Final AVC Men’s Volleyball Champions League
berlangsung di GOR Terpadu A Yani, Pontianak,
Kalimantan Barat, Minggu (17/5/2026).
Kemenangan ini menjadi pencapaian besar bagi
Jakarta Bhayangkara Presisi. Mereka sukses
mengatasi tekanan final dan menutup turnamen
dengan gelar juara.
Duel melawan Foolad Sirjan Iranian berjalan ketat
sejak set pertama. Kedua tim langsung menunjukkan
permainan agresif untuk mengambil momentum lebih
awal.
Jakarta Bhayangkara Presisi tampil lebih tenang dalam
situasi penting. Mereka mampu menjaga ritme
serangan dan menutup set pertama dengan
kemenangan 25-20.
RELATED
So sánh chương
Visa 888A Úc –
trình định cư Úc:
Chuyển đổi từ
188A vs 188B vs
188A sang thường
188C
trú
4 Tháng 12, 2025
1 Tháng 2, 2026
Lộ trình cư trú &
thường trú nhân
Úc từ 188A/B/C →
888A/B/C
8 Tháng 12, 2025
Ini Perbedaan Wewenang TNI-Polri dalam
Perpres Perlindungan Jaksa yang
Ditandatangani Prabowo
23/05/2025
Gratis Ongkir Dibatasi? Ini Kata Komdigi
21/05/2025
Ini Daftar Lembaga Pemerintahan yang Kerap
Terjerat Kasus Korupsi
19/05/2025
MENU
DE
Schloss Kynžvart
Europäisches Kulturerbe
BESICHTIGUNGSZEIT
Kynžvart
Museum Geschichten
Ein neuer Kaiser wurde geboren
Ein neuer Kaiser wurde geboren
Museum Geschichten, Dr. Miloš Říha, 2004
--
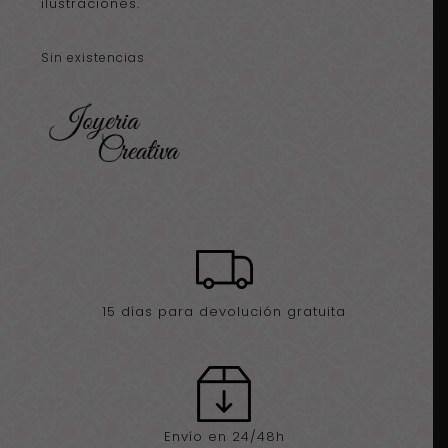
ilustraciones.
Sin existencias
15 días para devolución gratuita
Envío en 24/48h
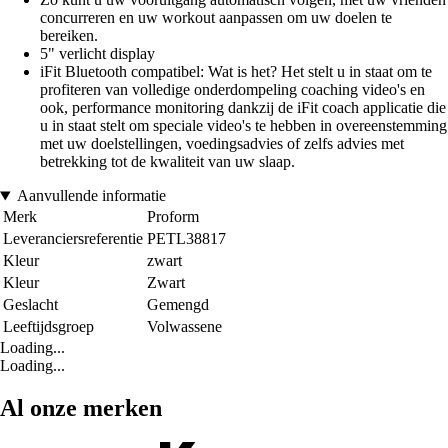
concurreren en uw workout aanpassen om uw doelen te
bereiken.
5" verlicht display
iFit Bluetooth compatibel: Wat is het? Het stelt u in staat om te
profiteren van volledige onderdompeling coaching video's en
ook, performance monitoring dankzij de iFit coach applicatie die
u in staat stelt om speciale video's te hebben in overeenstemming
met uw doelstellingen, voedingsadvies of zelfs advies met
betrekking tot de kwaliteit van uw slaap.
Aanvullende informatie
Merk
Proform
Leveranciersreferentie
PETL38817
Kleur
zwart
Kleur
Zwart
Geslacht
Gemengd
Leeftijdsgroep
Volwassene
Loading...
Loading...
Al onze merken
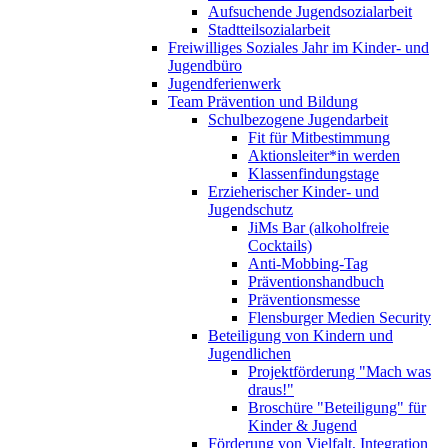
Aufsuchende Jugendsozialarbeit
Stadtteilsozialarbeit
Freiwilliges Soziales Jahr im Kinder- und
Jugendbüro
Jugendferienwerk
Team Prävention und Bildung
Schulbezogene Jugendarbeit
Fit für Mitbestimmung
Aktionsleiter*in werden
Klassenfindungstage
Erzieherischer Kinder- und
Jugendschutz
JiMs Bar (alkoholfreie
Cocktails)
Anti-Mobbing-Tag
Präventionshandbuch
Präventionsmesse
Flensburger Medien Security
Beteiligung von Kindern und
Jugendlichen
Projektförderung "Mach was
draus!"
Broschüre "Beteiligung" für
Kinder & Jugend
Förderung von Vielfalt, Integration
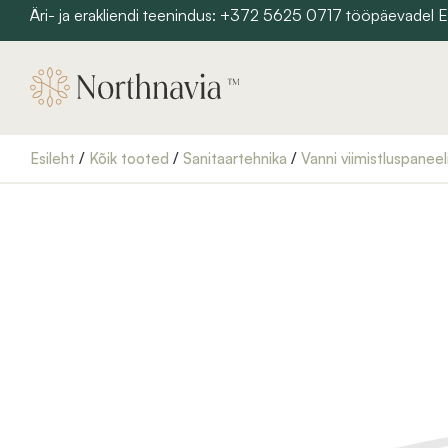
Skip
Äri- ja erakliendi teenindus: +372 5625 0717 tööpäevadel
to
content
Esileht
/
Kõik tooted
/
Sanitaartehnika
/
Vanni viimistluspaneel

What is needed:
How many of the lines above include the word "Geschichten"? Respond with the number alone.

Response box:
2